La grande maggioranza dei decessi si registra nelle province definite a diffusione alta (89%), laddove è dell'8% nelle aree a diffusione media e del 3% in quelle a diffusione bassa. Il 32% dei decessi totali ha coinvolto il genere femminile, questa proporzione resta invariata all'interno della classe definita a diffusione alta mentre è leggermente più elevata nelle altre due classi (34% per diffusione media, 35% per quella bassa).

In 38 province la mortalità raddoppia
Il coronavirus ha colpito, e ucciso, in particolare in 38 province, 37 del Nord più Pesaro-Urbino. Il 91% dell'eccesso di mortalità riscontrato a livello medio nazionale nel mese di marzo 2020, si legge nel report, si concentra nelle aree ad alta diffusione dell'epidemia: 3.271 comuni, 37 province del Nord più Pesaro e Urbino.

Nell'insieme di queste province i decessi per il complesso delle cause sono più che raddoppiati rispetto alla media 2015-2019 del mese di marzo.

Se si considera il periodo dal 20 febbraio al 31 marzo, i decessi sono passati da  26.218 a 49.351 (+ 23.133 ); poco più della metà di questo aumento (52%) è costituita dai morti riportati al Sistema di Sorveglianza Integrata Covid-19 (12.156).

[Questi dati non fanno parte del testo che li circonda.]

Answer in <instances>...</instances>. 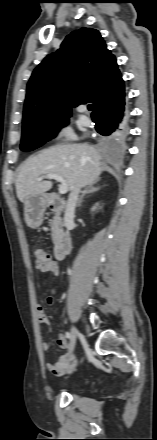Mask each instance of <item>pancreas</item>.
Segmentation results:
<instances>
[{
    "mask_svg": "<svg viewBox=\"0 0 157 440\" xmlns=\"http://www.w3.org/2000/svg\"><path fill=\"white\" fill-rule=\"evenodd\" d=\"M62 220L58 213H55L51 221V235L53 242H56L62 232Z\"/></svg>",
    "mask_w": 157,
    "mask_h": 440,
    "instance_id": "obj_1",
    "label": "pancreas"
}]
</instances>
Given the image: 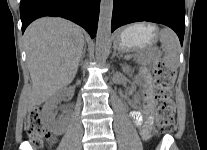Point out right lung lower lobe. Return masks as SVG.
<instances>
[{"mask_svg": "<svg viewBox=\"0 0 207 150\" xmlns=\"http://www.w3.org/2000/svg\"><path fill=\"white\" fill-rule=\"evenodd\" d=\"M100 0H21L22 32L35 19L56 16L82 26L92 38L97 30Z\"/></svg>", "mask_w": 207, "mask_h": 150, "instance_id": "98d812e1", "label": "right lung lower lobe"}]
</instances>
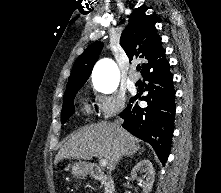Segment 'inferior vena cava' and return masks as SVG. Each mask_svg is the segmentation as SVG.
<instances>
[{"label": "inferior vena cava", "instance_id": "inferior-vena-cava-1", "mask_svg": "<svg viewBox=\"0 0 221 193\" xmlns=\"http://www.w3.org/2000/svg\"><path fill=\"white\" fill-rule=\"evenodd\" d=\"M121 124H122V121L121 120H116L115 121V126L120 129L121 128ZM118 160H117V163L119 162V160L121 159V155H118Z\"/></svg>", "mask_w": 221, "mask_h": 193}]
</instances>
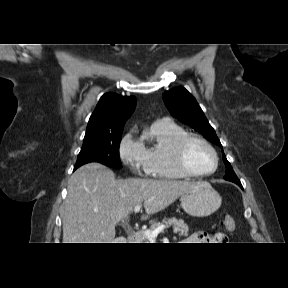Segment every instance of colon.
I'll list each match as a JSON object with an SVG mask.
<instances>
[{
  "label": "colon",
  "instance_id": "1",
  "mask_svg": "<svg viewBox=\"0 0 288 288\" xmlns=\"http://www.w3.org/2000/svg\"><path fill=\"white\" fill-rule=\"evenodd\" d=\"M222 225L224 227V229L228 232H232L235 230V227H236V224H235V220L232 216L230 215H226L223 222H222Z\"/></svg>",
  "mask_w": 288,
  "mask_h": 288
}]
</instances>
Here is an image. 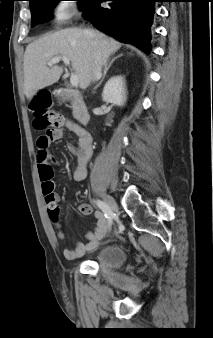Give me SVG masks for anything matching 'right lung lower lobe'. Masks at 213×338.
<instances>
[{
    "mask_svg": "<svg viewBox=\"0 0 213 338\" xmlns=\"http://www.w3.org/2000/svg\"><path fill=\"white\" fill-rule=\"evenodd\" d=\"M108 1V7H101ZM162 0H95L83 15L99 30L142 51H151L155 3Z\"/></svg>",
    "mask_w": 213,
    "mask_h": 338,
    "instance_id": "obj_1",
    "label": "right lung lower lobe"
}]
</instances>
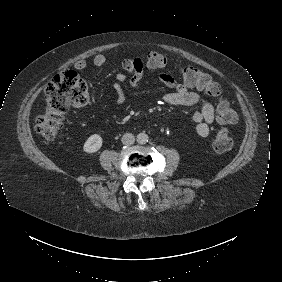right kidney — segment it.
<instances>
[{
  "mask_svg": "<svg viewBox=\"0 0 282 282\" xmlns=\"http://www.w3.org/2000/svg\"><path fill=\"white\" fill-rule=\"evenodd\" d=\"M102 146V137L98 134L91 135L84 143L83 150L86 153H95Z\"/></svg>",
  "mask_w": 282,
  "mask_h": 282,
  "instance_id": "obj_1",
  "label": "right kidney"
}]
</instances>
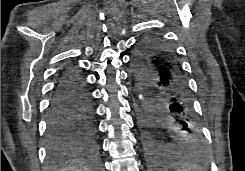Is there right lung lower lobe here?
Returning a JSON list of instances; mask_svg holds the SVG:
<instances>
[{"mask_svg":"<svg viewBox=\"0 0 245 171\" xmlns=\"http://www.w3.org/2000/svg\"><path fill=\"white\" fill-rule=\"evenodd\" d=\"M47 134L50 157L73 147H90L96 136L95 111L86 82L73 64L64 66L50 101Z\"/></svg>","mask_w":245,"mask_h":171,"instance_id":"1","label":"right lung lower lobe"}]
</instances>
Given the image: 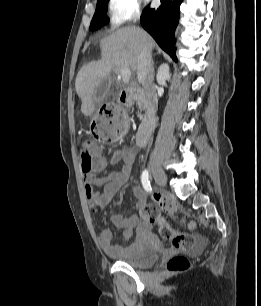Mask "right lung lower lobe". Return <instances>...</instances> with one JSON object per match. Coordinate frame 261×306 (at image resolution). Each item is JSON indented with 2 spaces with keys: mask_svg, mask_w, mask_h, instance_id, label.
I'll use <instances>...</instances> for the list:
<instances>
[{
  "mask_svg": "<svg viewBox=\"0 0 261 306\" xmlns=\"http://www.w3.org/2000/svg\"><path fill=\"white\" fill-rule=\"evenodd\" d=\"M157 9L146 7L141 15V25L159 46L176 60L174 31L179 21V7L183 0H160Z\"/></svg>",
  "mask_w": 261,
  "mask_h": 306,
  "instance_id": "1",
  "label": "right lung lower lobe"
}]
</instances>
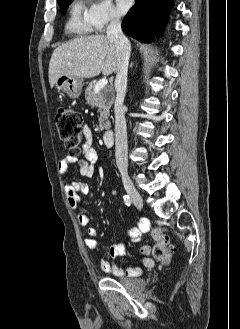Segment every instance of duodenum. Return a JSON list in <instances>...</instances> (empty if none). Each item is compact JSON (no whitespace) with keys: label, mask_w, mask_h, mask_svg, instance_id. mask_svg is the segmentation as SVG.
Returning a JSON list of instances; mask_svg holds the SVG:
<instances>
[{"label":"duodenum","mask_w":240,"mask_h":329,"mask_svg":"<svg viewBox=\"0 0 240 329\" xmlns=\"http://www.w3.org/2000/svg\"><path fill=\"white\" fill-rule=\"evenodd\" d=\"M102 138L107 146H112L114 143V131L112 129L104 131Z\"/></svg>","instance_id":"duodenum-1"}]
</instances>
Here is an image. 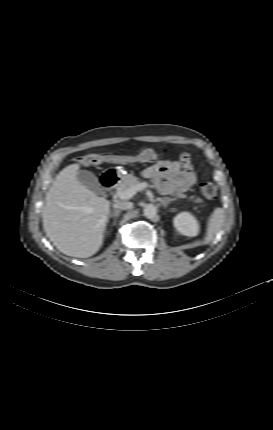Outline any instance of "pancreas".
Masks as SVG:
<instances>
[{"label":"pancreas","mask_w":273,"mask_h":430,"mask_svg":"<svg viewBox=\"0 0 273 430\" xmlns=\"http://www.w3.org/2000/svg\"><path fill=\"white\" fill-rule=\"evenodd\" d=\"M139 183H140V181L137 177L133 176L132 174H127L124 176L122 182L118 185L117 192L125 191L128 188L135 186ZM174 195L178 198H185L186 197V195L182 194V193H176ZM189 199L192 200L194 203H202L203 202V200L200 197H197L195 195L191 196Z\"/></svg>","instance_id":"cf45deb5"}]
</instances>
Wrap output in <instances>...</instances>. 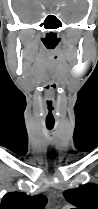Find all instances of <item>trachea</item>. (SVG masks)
<instances>
[{
	"instance_id": "3493384b",
	"label": "trachea",
	"mask_w": 98,
	"mask_h": 209,
	"mask_svg": "<svg viewBox=\"0 0 98 209\" xmlns=\"http://www.w3.org/2000/svg\"><path fill=\"white\" fill-rule=\"evenodd\" d=\"M47 128H48V129H52L53 127H52V126H48Z\"/></svg>"
}]
</instances>
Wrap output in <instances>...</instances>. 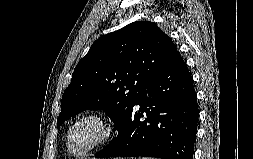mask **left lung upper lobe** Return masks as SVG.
<instances>
[{"label":"left lung upper lobe","instance_id":"1","mask_svg":"<svg viewBox=\"0 0 253 159\" xmlns=\"http://www.w3.org/2000/svg\"><path fill=\"white\" fill-rule=\"evenodd\" d=\"M176 53L169 36L149 21L133 22L99 38L74 69L57 127L84 110L104 109L119 129L148 83Z\"/></svg>","mask_w":253,"mask_h":159}]
</instances>
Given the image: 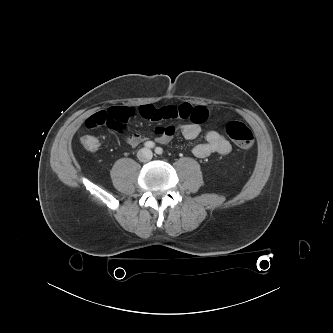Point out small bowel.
<instances>
[{
	"label": "small bowel",
	"instance_id": "obj_1",
	"mask_svg": "<svg viewBox=\"0 0 333 333\" xmlns=\"http://www.w3.org/2000/svg\"><path fill=\"white\" fill-rule=\"evenodd\" d=\"M134 110L127 107H111L107 110H102L92 114L85 121V125L89 129L104 125L101 123L103 116L108 117L105 125L110 128L122 131L127 122L126 112ZM138 113L145 119L153 122H161L170 119L187 120L185 124L180 126L183 136L188 140H193L201 134V124L204 123L209 115L206 107L193 106L189 103H183L177 106H167L163 108H155L151 105H143L138 108ZM173 125L157 126L153 129L156 135V140L159 143L167 144L171 141L175 134ZM147 140V137L139 133H131L127 136L126 141L130 146H137ZM232 149L231 143L219 132L210 130L205 135V141L194 146L192 153L197 158H206L213 153L226 155Z\"/></svg>",
	"mask_w": 333,
	"mask_h": 333
}]
</instances>
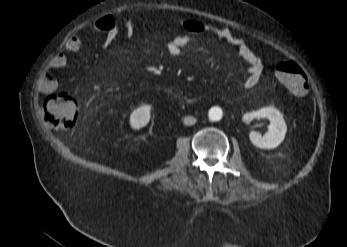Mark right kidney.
Here are the masks:
<instances>
[{
    "label": "right kidney",
    "mask_w": 347,
    "mask_h": 247,
    "mask_svg": "<svg viewBox=\"0 0 347 247\" xmlns=\"http://www.w3.org/2000/svg\"><path fill=\"white\" fill-rule=\"evenodd\" d=\"M151 106L142 105L135 109L130 115V125L133 129H140L147 125L150 120Z\"/></svg>",
    "instance_id": "obj_1"
}]
</instances>
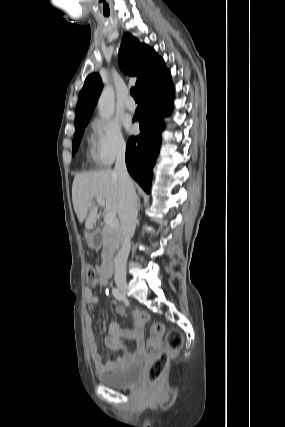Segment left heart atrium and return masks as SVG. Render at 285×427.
Segmentation results:
<instances>
[{
	"label": "left heart atrium",
	"instance_id": "obj_1",
	"mask_svg": "<svg viewBox=\"0 0 285 427\" xmlns=\"http://www.w3.org/2000/svg\"><path fill=\"white\" fill-rule=\"evenodd\" d=\"M126 128H127L129 131H131V130H132V125H131L129 122H127V123H126Z\"/></svg>",
	"mask_w": 285,
	"mask_h": 427
}]
</instances>
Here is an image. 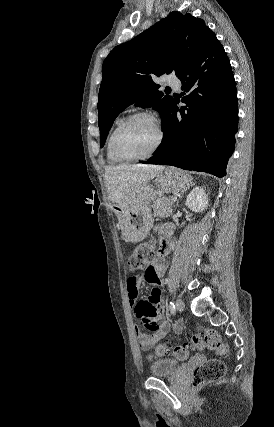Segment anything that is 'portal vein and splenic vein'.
Here are the masks:
<instances>
[{"label": "portal vein and splenic vein", "instance_id": "portal-vein-and-splenic-vein-1", "mask_svg": "<svg viewBox=\"0 0 274 427\" xmlns=\"http://www.w3.org/2000/svg\"><path fill=\"white\" fill-rule=\"evenodd\" d=\"M173 202H176L177 198H172Z\"/></svg>", "mask_w": 274, "mask_h": 427}]
</instances>
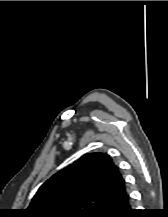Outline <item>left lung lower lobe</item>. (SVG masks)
<instances>
[{
    "label": "left lung lower lobe",
    "mask_w": 168,
    "mask_h": 217,
    "mask_svg": "<svg viewBox=\"0 0 168 217\" xmlns=\"http://www.w3.org/2000/svg\"><path fill=\"white\" fill-rule=\"evenodd\" d=\"M135 210L131 208L129 194L126 188L111 198L105 210L98 217H134Z\"/></svg>",
    "instance_id": "0a47b994"
}]
</instances>
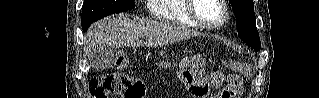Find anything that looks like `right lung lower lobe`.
Listing matches in <instances>:
<instances>
[{
  "instance_id": "right-lung-lower-lobe-1",
  "label": "right lung lower lobe",
  "mask_w": 319,
  "mask_h": 98,
  "mask_svg": "<svg viewBox=\"0 0 319 98\" xmlns=\"http://www.w3.org/2000/svg\"><path fill=\"white\" fill-rule=\"evenodd\" d=\"M89 26H90V24L87 25V26H83V27H82L83 31H84V32L87 31V29H88Z\"/></svg>"
}]
</instances>
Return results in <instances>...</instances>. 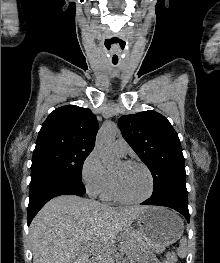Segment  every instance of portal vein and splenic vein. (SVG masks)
Instances as JSON below:
<instances>
[{
  "label": "portal vein and splenic vein",
  "mask_w": 220,
  "mask_h": 263,
  "mask_svg": "<svg viewBox=\"0 0 220 263\" xmlns=\"http://www.w3.org/2000/svg\"><path fill=\"white\" fill-rule=\"evenodd\" d=\"M88 250H89V252L91 253V252H95L94 250V248H89V246H88Z\"/></svg>",
  "instance_id": "1"
}]
</instances>
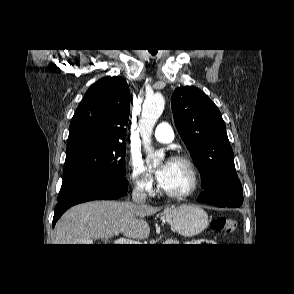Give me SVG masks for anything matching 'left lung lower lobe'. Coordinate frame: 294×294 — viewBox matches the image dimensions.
Segmentation results:
<instances>
[{
  "mask_svg": "<svg viewBox=\"0 0 294 294\" xmlns=\"http://www.w3.org/2000/svg\"><path fill=\"white\" fill-rule=\"evenodd\" d=\"M199 202L209 203L218 207H240L243 203L242 190H225L212 195L202 196Z\"/></svg>",
  "mask_w": 294,
  "mask_h": 294,
  "instance_id": "obj_1",
  "label": "left lung lower lobe"
}]
</instances>
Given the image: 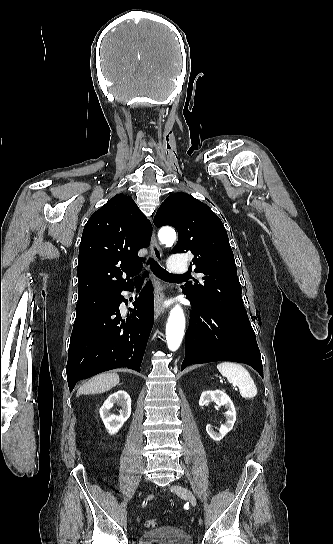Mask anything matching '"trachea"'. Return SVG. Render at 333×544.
I'll return each mask as SVG.
<instances>
[{"mask_svg":"<svg viewBox=\"0 0 333 544\" xmlns=\"http://www.w3.org/2000/svg\"><path fill=\"white\" fill-rule=\"evenodd\" d=\"M150 264V268L152 269V271L154 272V274L159 277L160 279L162 280H170V279H174V278H185L187 277V275H176V274H171L169 273L168 271H166L165 269H163L155 260L153 259H150L149 262ZM136 281L137 282H142L143 279L142 278H136Z\"/></svg>","mask_w":333,"mask_h":544,"instance_id":"trachea-1","label":"trachea"}]
</instances>
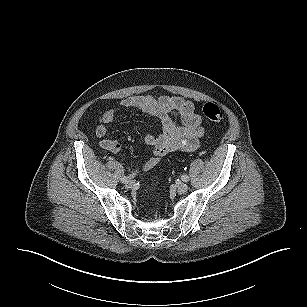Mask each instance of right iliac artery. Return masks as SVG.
Returning <instances> with one entry per match:
<instances>
[{
	"instance_id": "82829eb1",
	"label": "right iliac artery",
	"mask_w": 307,
	"mask_h": 307,
	"mask_svg": "<svg viewBox=\"0 0 307 307\" xmlns=\"http://www.w3.org/2000/svg\"><path fill=\"white\" fill-rule=\"evenodd\" d=\"M134 175H135V174H132V175H129V176H124V177H122V178H121V182H122V183H127V182H129V180H130L131 178H133Z\"/></svg>"
}]
</instances>
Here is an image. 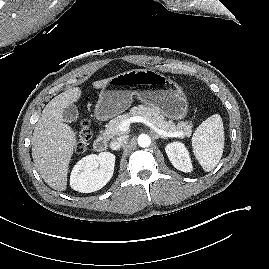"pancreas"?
Segmentation results:
<instances>
[{
  "mask_svg": "<svg viewBox=\"0 0 269 269\" xmlns=\"http://www.w3.org/2000/svg\"><path fill=\"white\" fill-rule=\"evenodd\" d=\"M131 116H142L152 122L156 127L166 132H174L183 129L186 136L191 135V124L181 122L175 126L171 120H166L165 116L162 115L158 109L146 105H138L132 107L129 113L117 116L109 121L105 131L106 138L112 139L115 136L123 135L124 132L119 130V125L122 121L129 119Z\"/></svg>",
  "mask_w": 269,
  "mask_h": 269,
  "instance_id": "1",
  "label": "pancreas"
}]
</instances>
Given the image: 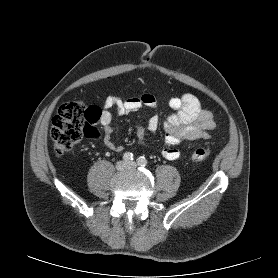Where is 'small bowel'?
<instances>
[{"label": "small bowel", "mask_w": 278, "mask_h": 278, "mask_svg": "<svg viewBox=\"0 0 278 278\" xmlns=\"http://www.w3.org/2000/svg\"><path fill=\"white\" fill-rule=\"evenodd\" d=\"M156 105V97L150 93H143L127 99L118 96L107 97L100 119L104 132V144L115 152L123 150L122 145L115 144L111 139L113 131L112 110H115L118 115H128L143 107L153 108ZM168 105L174 113L163 123L165 147L162 155L168 160H176L180 157V150L177 148L180 142L207 139L210 132L215 129L216 123L213 113L205 108L193 94L186 93L181 96H173L169 99ZM159 126L160 119L157 115H154L148 120L145 127H138L137 137L139 142L144 145L146 132H154Z\"/></svg>", "instance_id": "small-bowel-1"}]
</instances>
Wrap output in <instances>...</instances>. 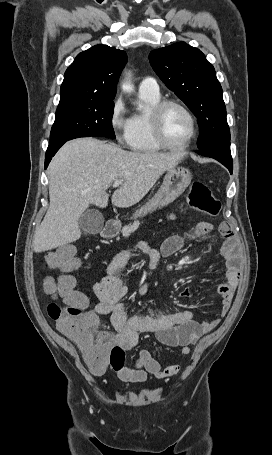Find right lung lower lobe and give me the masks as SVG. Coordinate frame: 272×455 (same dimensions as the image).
Returning a JSON list of instances; mask_svg holds the SVG:
<instances>
[{"instance_id":"98d812e1","label":"right lung lower lobe","mask_w":272,"mask_h":455,"mask_svg":"<svg viewBox=\"0 0 272 455\" xmlns=\"http://www.w3.org/2000/svg\"><path fill=\"white\" fill-rule=\"evenodd\" d=\"M60 142L54 145H49L46 151V156H45V168H47L49 162L51 161L52 157L55 155V153L58 151V149L65 143Z\"/></svg>"}]
</instances>
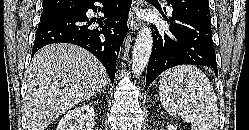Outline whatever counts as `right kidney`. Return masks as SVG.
Here are the masks:
<instances>
[{"mask_svg": "<svg viewBox=\"0 0 249 130\" xmlns=\"http://www.w3.org/2000/svg\"><path fill=\"white\" fill-rule=\"evenodd\" d=\"M94 118L93 107L83 104L67 112L59 121L57 130H93Z\"/></svg>", "mask_w": 249, "mask_h": 130, "instance_id": "obj_1", "label": "right kidney"}]
</instances>
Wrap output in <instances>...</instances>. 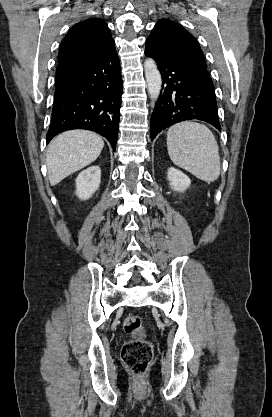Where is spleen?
Masks as SVG:
<instances>
[{
    "instance_id": "1",
    "label": "spleen",
    "mask_w": 272,
    "mask_h": 417,
    "mask_svg": "<svg viewBox=\"0 0 272 417\" xmlns=\"http://www.w3.org/2000/svg\"><path fill=\"white\" fill-rule=\"evenodd\" d=\"M167 148L175 165L206 182L218 179L219 147L213 133L205 125L192 121L173 125L167 133Z\"/></svg>"
}]
</instances>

All'interno di questo raggruppamento le province più colpite dall'epidemia hanno pagato un prezzo altissimo in vite umane con incrementi percentuali dei decessi nel mese di marzo 2020 rispetto al marzo 2015-2019 a tre cifre:  Bergamo (568%), Cremona (391%), Lodi (371%), Brescia (291%), Piacenza (264%), Parma (208%), Lecco (174%), Pavia (133%), Mantova (122%), Pesaro e Urbino (120%).

Il centrosud: in alcune province addirittura meno morti
In diverse aree d'Italia, quelle meno colpite dal virus (in larga prevalenza al Centrosud) nel marzo 2020 si registrano addirittura meno morti rispetto alla media degli anni scorsi: nel complesso, si legge nel report Istat/Iss sull'impatto del Covid-19 sulla mortalità, nelle aree a bassa diffusione (1.817 comuni, 34 province per lo più del Centro e del Mezzogiorno) i decessi del mese di marzo 2020 sono mediamente inferiori dell'1,8% alla media del quinquennio precedente.

A spiccare è il dato di Roma, che a marzo fa segnare un -9,4% rispetto alla mortalità media degli ultimi 5 anni: 3.757 morti quest'anno, 4.121 in media. Giù anche Napoli, che registra un -0,9% di mortalità.